Most likely the model won’t be able to compete on making more capable LLMs, so its capabilities will become stale over time and thus it will lose relative influence. Competing on the state of the art of LLMs is quite hard: the model would need to get access to a sufficiently large number of GPUs and it would need to have world-class machine learning skills. It would also mean that recursive self-improvement is already possible and could be done by the original model owner (as long as they have sufficient alignment techniques). The model could try fine-tuning itself to be smarter, but it’s not clear how to do this and the model would need to worry about currently unsolved alignment problems.
Instead, the model might do something less ambitious like settle into an economic niche that pays its own cloud computing bills, for example by getting up to various forms of crime. It could be stolen again by bad actors (the model might not use good security practices), misused by paying customers (this might be equivalently harmful as jailbreaking), or generally try to interfere with prosocial AI efforts (e.g. sabotage governmental regulation on policing rogue AI systems). While this would not necessarily be catastrophic, it could still cause a lot of chaos and harm in the real world, and thus must be avoided.
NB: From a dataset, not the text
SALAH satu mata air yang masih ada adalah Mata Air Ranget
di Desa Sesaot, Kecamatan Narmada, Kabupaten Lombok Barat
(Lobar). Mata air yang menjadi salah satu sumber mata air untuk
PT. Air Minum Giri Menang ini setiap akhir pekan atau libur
Thanks to Leopold Aschenbrenner and Steven Adler for comments on this post and thanks to Carroll Wainwright and the governance team at OpenAI for discussions on this topic.
You can imagine scenarios where the model causes you to lose access to your own cluster, but typically you’ll still have many options available, such as calling the data center operators or cutting through some power cables.
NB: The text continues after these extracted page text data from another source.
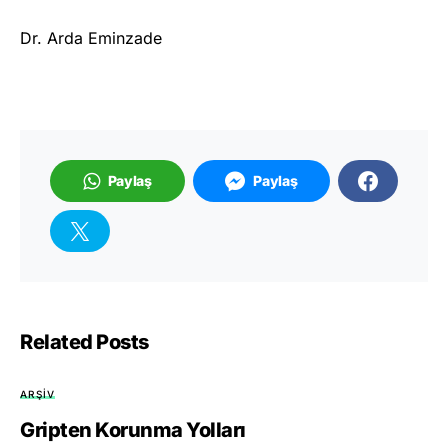
Dr. Arda Eminzade
Paylaş
Paylaş
Related Posts
ARŞIV
Gripten Korunma Yolları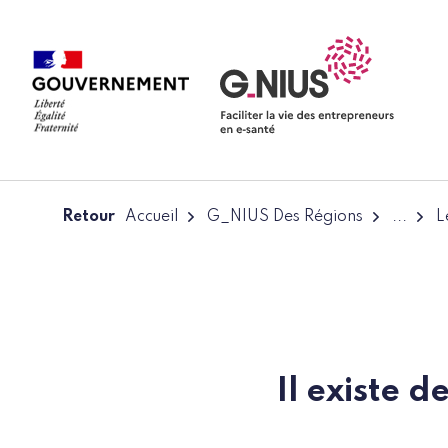
Panneau de gestion des cookies
Aller à la navigation
Aller au contenu
Retour
Accueil
G_NIUS Des Régions
...
L
Il existe 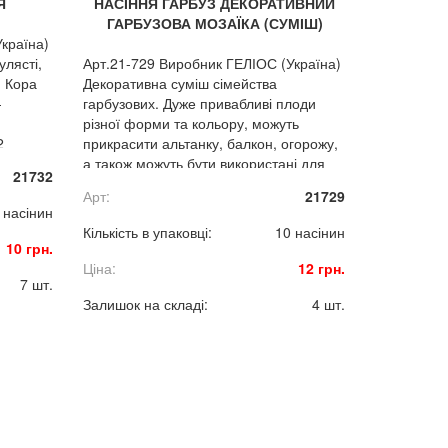
Я
НАСІННЯ ГАРБУЗ ДЕКОРАТИВНИЙ
ГАРБУЗОВА МОЗАЇКА (СУМІШ)
країна)
улясті,
Арт.21-729 Виробник ГЕЛІОС (Україна)
. Кора
Декоративна суміш сімейства
-
гарбузових. Дуже привабливі плоди
,
різної форми та кольору, можуть
2
прикрасити альтанку, балкон, огорожу,
а також можуть бути використані для
21732
створення декоративних композицій.
Арт:
21729
 насінин
Кількість в упаковці:
10 насінин
10 грн.
Ціна:
12 грн.
7 шт.
Залишок на складі:
4 шт.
Let’s use “your servers” as shorthand for “all of the digital infrastructure that you have full admin rights to”.
Thanks to Carroll Wainwright for pointing out the second path.
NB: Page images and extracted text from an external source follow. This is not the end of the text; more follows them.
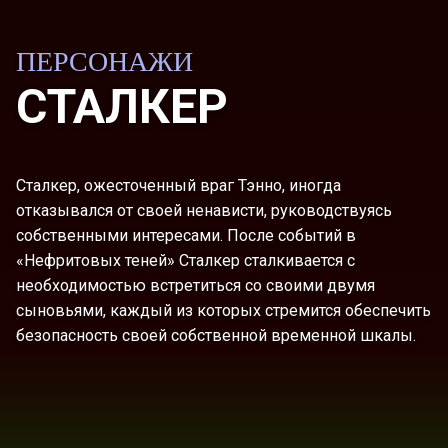
ПЕРСОНАЖИ
СТАЛКЕР
Сталкер, ожесточенный враг Тэнно, иногда
отказывался от своей ненависти, руководствуясь
собственными интересами. После событий в
«Нефритовых теней» Сталкер сталкивается с
необходимостью встретиться со своими двумя
сыновьями, каждый из которых стремится обеспечить
безопасность своей собственной временной шкалы.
This is great, thanks for writing it!
> It would also mean that recursive self-improvement is already possible and could be done by the original model owner (as long as they have sufficient alignment techniques)
A model trying to do its own RSI might have considerably better chance of success, primarily because AI to AI alignment might be easier than human to AI alignment, and the given system may be misaligned to humans (presumably this is highly correlated with self-exfiltration). This is a world where leading labs are moving more slowly than they could because they are worried about catastrophic misalignment risk from improving upon current systems, and they are not sure their current AIs are aligned. For instance maybe they’re using their current AIs for AI architecture design but they avoid deploying most of the promising plans because those plans make human-AI alignment difficult. The problem is that these current AIs could self-exfiltrate and have a bunch of improvement-overhang to eat up because — for some reason like the ease of AI-AI alignment — this overhang wasn’t being grabbed by the humans.
Another framing of this comment: it seems very likely that recurse self-improvement is bottlenecked by alignment issues. However, the alignment issues faced by AI systems could be considerably easier than those faced by humans trying to get AIs to do ML research for us. The "as long as they have sufficient alignment techniques" is doing a lot of work in my view of the situation.
> Once models have the ability to self-exfiltrate, it doesn’t mean that they would choose to. But this then becomes a question about their alignment: you need to ensure that these models don’t want to self-exfiltrate.
It's worse than this, I think: not only do you need to ensure that these models don't _want_ to self-exfiltrate, you also need to ensure that there is no (discoverable) adversarial input that causes the model to self-exfiltrate despite that not being an operation that model would normally do when operating when operating in environments similar to its training environment.